Once Goliath to Netlflix’s David, Blockbuster appears on the defensive in an effort to stay relevant to movie fans and viable as a business. In a filing with the U.S. Securities and Exchange Committee Monday, Blockbuster stated it may have to permanently close its retail stores. The company recently took out a $250 million loan—on top of its $780.9 million debt—and does not know if it can meet the conditions of the loan.
Blockbuster said it has “substantial doubt” about continuing as a “going concern.” A going concern is business jargon for the ability to continue as a functioning business that is not forced to liquidate its assets. The company operates 7400 stores globally, which spells bad news for Blockbuster employees and brick-and-mortar movie rental mavens.
Blockbuster did not fare well in a battle against DVD-by-mail powerhouse Netflix, mostly because it was late to join the innovative distribution method and invested too much time and money in other endeavors, such as a set-top box. Netflix has no retail store overhead expenses compared to Blockbuster which must keep the lights on at thousands of brick-and-mortar stores and pay retail staff.
Blockbuster is also facing competition from upstarts such as Redbox Automated Retail which operate self-serve DVD rental kiosks in retail locations such as grocery stores.
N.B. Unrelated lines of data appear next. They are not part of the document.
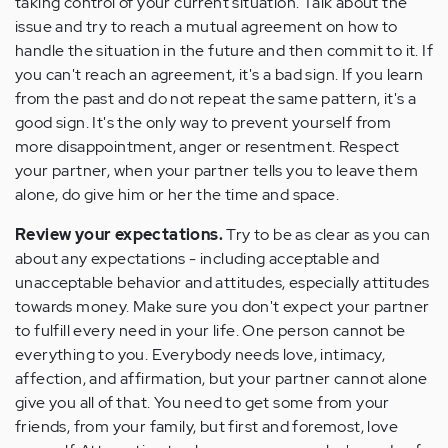
taking control of your current situation. Talk about the
issue and try to reach a mutual agreement on how to
handle the situation in the future and then commit to it. If
you can't reach an agreement, it's a bad sign. If you learn
from the past and do not repeat the same pattern, it's a
good sign. It's the only way to prevent yourself from
more disappointment, anger or resentment. Respect
your partner, when your partner tells you to leave them
alone, do give him or her the time and space.
Review your expectations.
Try to be as clear as you can
about any expectations - including acceptable and
unacceptable behavior and attitudes, especially attitudes
towards money. Make sure you don't expect your partner
to fulfill every need in your life. One person cannot be
everything to you. Everybody needs love, intimacy,
affection, and affirmation, but your partner cannot alone
give you all of that. You need to get some from your
friends, from your family, but first and foremost, love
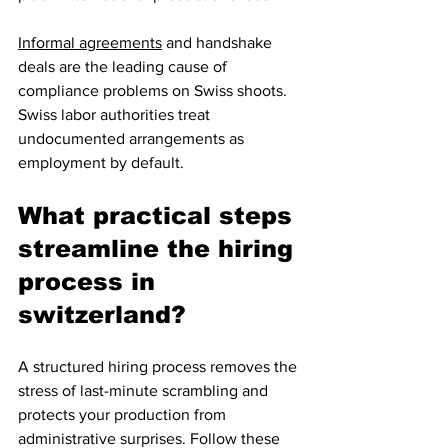
Informal agreements
 and handshake 
deals are the leading cause of 
compliance problems on Swiss shoots. 
Swiss labor authorities treat 
undocumented arrangements as 
employment by default.
What practical steps 
streamline the hiring 
process in 
switzerland?
A structured hiring process removes the 
stress of last-minute scrambling and 
protects your production from 
administrative surprises. Follow these 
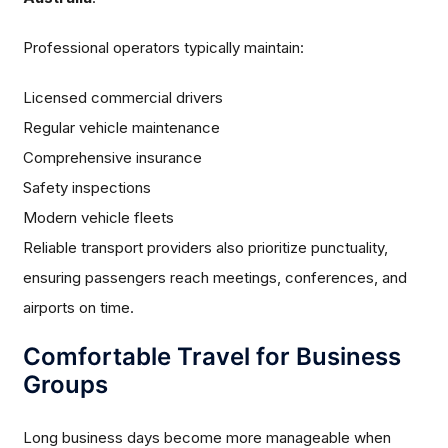
Professional operators typically maintain:
Licensed commercial drivers
Regular vehicle maintenance
Comprehensive insurance
Safety inspections
Modern vehicle fleets
Reliable transport providers also prioritize punctuality,
ensuring passengers reach meetings, conferences, and
airports on time.
Comfortable Travel for Business
Groups
Long business days become more manageable when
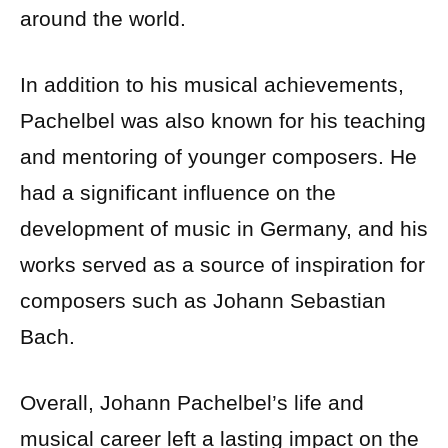
around the world.
In addition to his musical achievements,
Pachelbel was also known for his teaching
and mentoring of younger composers. He
had a significant influence on the
development of music in Germany, and his
works served as a source of inspiration for
composers such as Johann Sebastian
Bach.
Overall, Johann Pachelbel’s life and
musical career left a lasting impact on the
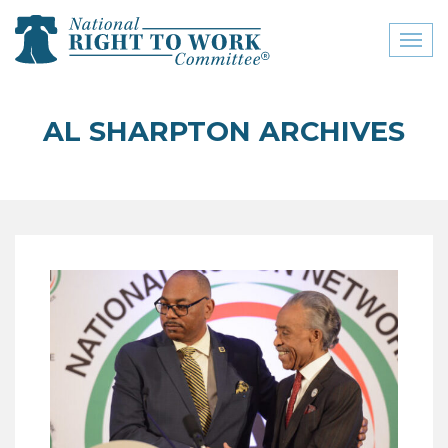
Toggl
naviga
close menu
AL SHARPTON ARCHIVES
ABOUT
ABOUT
FREQUENTLY ASKED
QUESTIONS (FAQS)
JOIN THE NATIONAL
RIGHT TO WORK
COMMITTEE
CONTACT US
SIGN OUR PETITION!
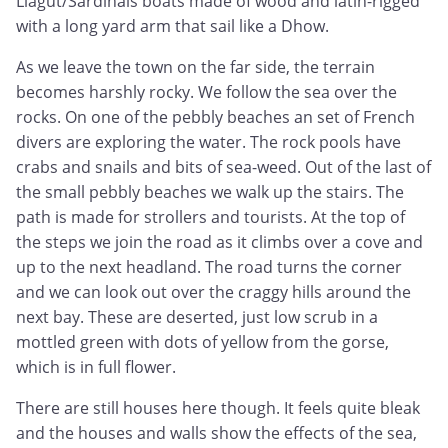
Llagut/Sardinals boats made of wood and latin-rigged
with a long yard arm that sail like a Dhow.
As we leave the town on the far side, the terrain
becomes harshly rocky. We follow the sea over the
rocks. On one of the pebbly beaches an set of French
divers are exploring the water. The rock pools have
crabs and snails and bits of sea-weed. Out of the last of
the small pebbly beaches we walk up the stairs. The
path is made for strollers and tourists. At the top of
the steps we join the road as it climbs over a cove and
up to the next headland. The road turns the corner
and we can look out over the craggy hills around the
next bay. These are deserted, just low scrub in a
mottled green with dots of yellow from the gorse,
which is in full flower.
There are still houses here though. It feels quite bleak
and the houses and walls show the effects of the sea,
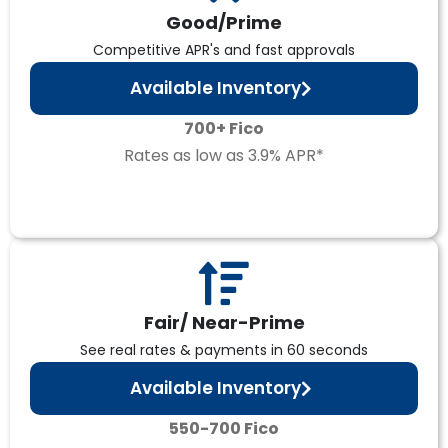
Good/Prime
Competitive APR's and fast approvals
Available Inventory
700+ Fico
Rates as low as 3.9% APR*
Fair/ Near-Prime
See real rates & payments in 60 seconds
Available Inventory
550-700 Fico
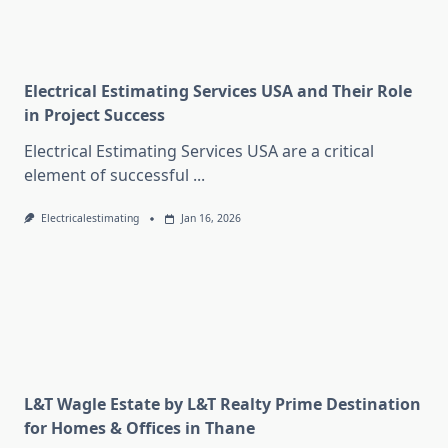
Electrical Estimating Services USA and Their Role
in Project Success
Electrical Estimating Services USA are a critical
element of successful
...
Electricalestimating
Jan 16, 2026
L&T Wagle Estate by L&T Realty Prime Destination
for Homes & Offices in Thane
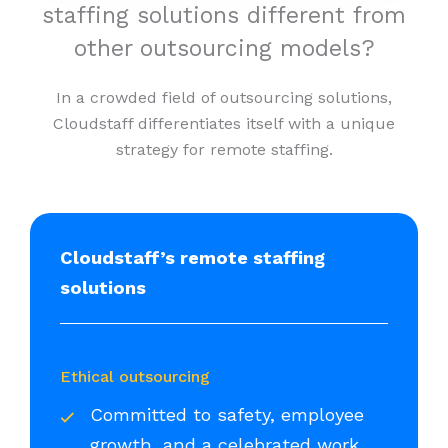
staffing solutions different from
other outsourcing models?
In a crowded field of outsourcing solutions,
Cloudstaff differentiates itself with a unique
strategy for remote staffing.
Cloudstaff’s remote staffing
solutions
Ethical outsourcing
Committed to safety, employee
growth, and a celebrated work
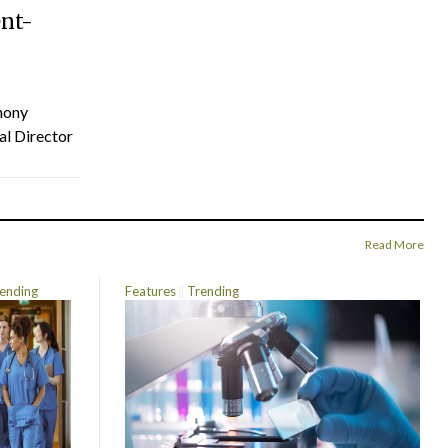
ent-
hony
al Director
Read More
ending
Features
Trending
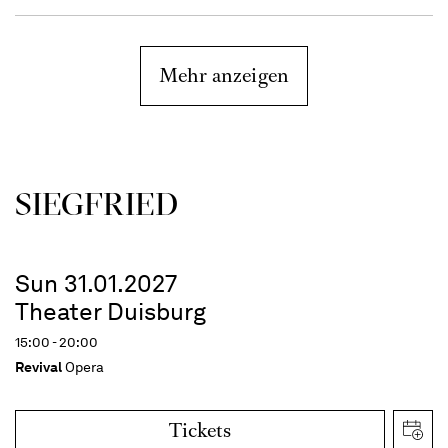
Mehr anzeigen
SIEG­FRIED
Sun 31.01.2027
Theater Duisburg
15:00 - 20:00
Revival
Opera
Tickets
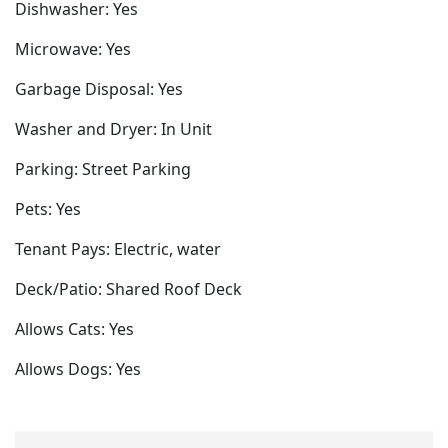
Dishwasher: Yes
Microwave: Yes
Garbage Disposal: Yes
Washer and Dryer: In Unit
Parking: Street Parking
Pets: Yes
Tenant Pays: Electric, water
Deck/Patio: Shared Roof Deck
Allows Cats: Yes
Allows Dogs: Yes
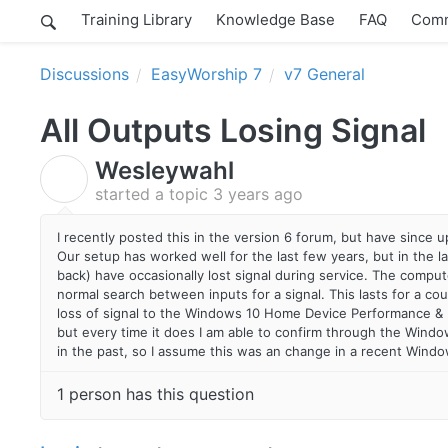
Training Library
Knowledge Base
FAQ
Comm
Discussions
EasyWorship 7
v7 General
All Outputs Losing Signal
Wesleywahl
W
started a topic
3 years ago
I recently posted this in the version 6 forum, but have since
Our setup has worked well for the last few years, but in the l
back) have occasionally lost signal during service. The computer
normal search between inputs for a signal. This lasts for a co
loss of signal to the Windows 10 Home Device Performance & H
but every time it does I am able to confirm through the Windo
in the past, so I assume this was an change in a recent Wind
1 person has this question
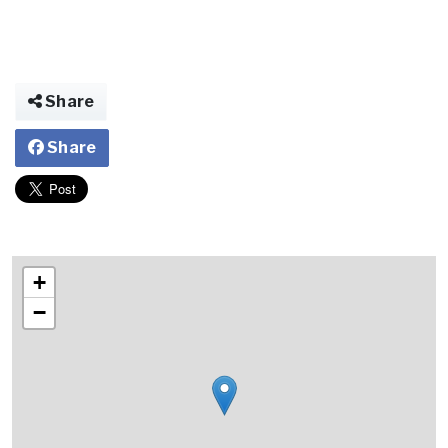
Share
Share
+
−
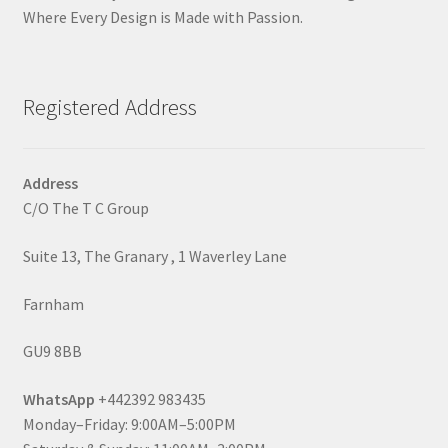
Where Every Design is Made with Passion.
Registered Address
Address
C/O The T C Group
Suite 13, The Granary , 1 Waverley Lane
Farnham
GU9 8BB
WhatsApp
+442392 983435
Monday–Friday: 9:00AM–5:00PM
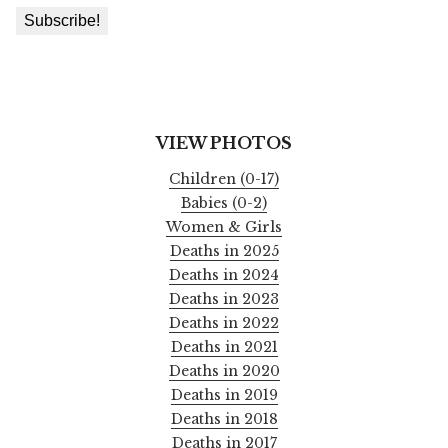
VIEW PHOTOS
Children (0-17)
Babies (0-2)
Women & Girls
Deaths in 2025
Deaths in 2024
Deaths in 2023
Deaths in 2022
Deaths in 2021
Deaths in 2020
Deaths in 2019
Deaths in 2018
Deaths in 2017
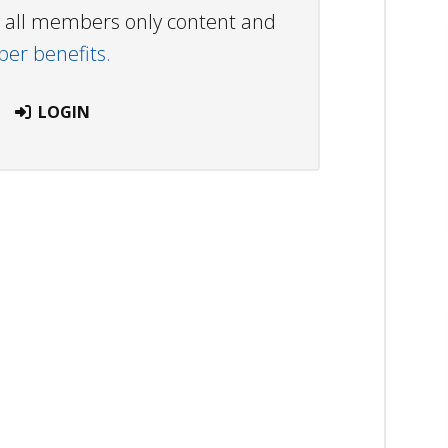
ew all members only content and
r benefits.
LOGIN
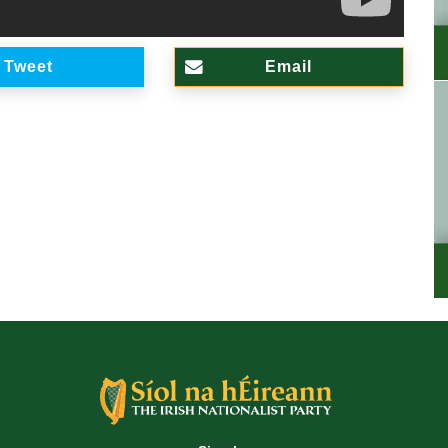
Tweet
Email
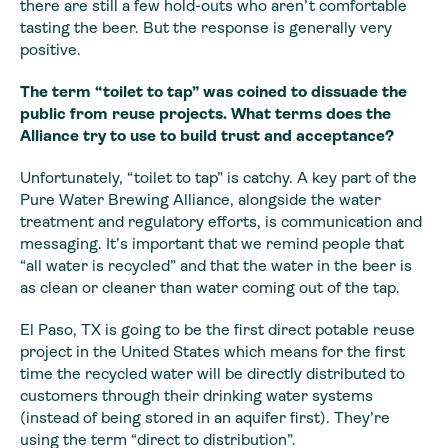
there are still a few hold-outs who aren’t comfortable
tasting the beer. But the response is generally very
positive.
The term “toilet to tap” was coined to dissuade the
public from reuse projects. What terms does the
Alliance try to use to build trust and acceptance?
Unfortunately, “toilet to tap” is catchy. A key part of the
Pure Water Brewing Alliance, alongside the water
treatment and regulatory efforts, is communication and
messaging. It’s important that we remind people that
“all water is recycled” and that the water in the beer is
as clean or cleaner than water coming out of the tap.
El Paso, TX is going to be the first direct potable reuse
project in the United States which means for the first
time the recycled water will be directly distributed to
customers through their drinking water systems
(instead of being stored in an aquifer first). They’re
using the term “direct to distribution”.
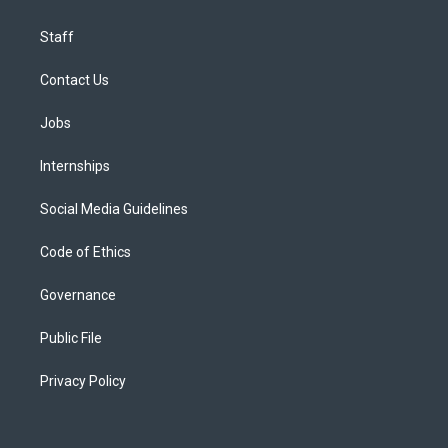
Staff
Contact Us
Jobs
Internships
Social Media Guidelines
Code of Ethics
Governance
Public File
Privacy Policy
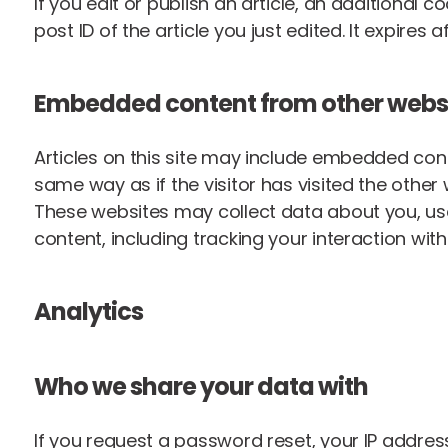
If you edit or publish an article, an additional 
post ID of the article you just edited. It expires af
Embedded content from other webs
Articles on this site may include embedded cont
same way as if the visitor has visited the other 
These websites may collect data about you, use
content, including tracking your interaction wi
Analytics
Who we share your data with
If you request a password reset, your IP address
While many may be sad to lose the “convenience” of entering a Blockbuster store and choosing that night’s rental, more have chosen Netflix, one of few companies in this recession that posted a fourth-quarter profit, leading many to believe Netflix is recession-proof. From the looks of its numbers, and its own grim outlook on the situation, I’m betting Blockbuster closes sooner rather than later.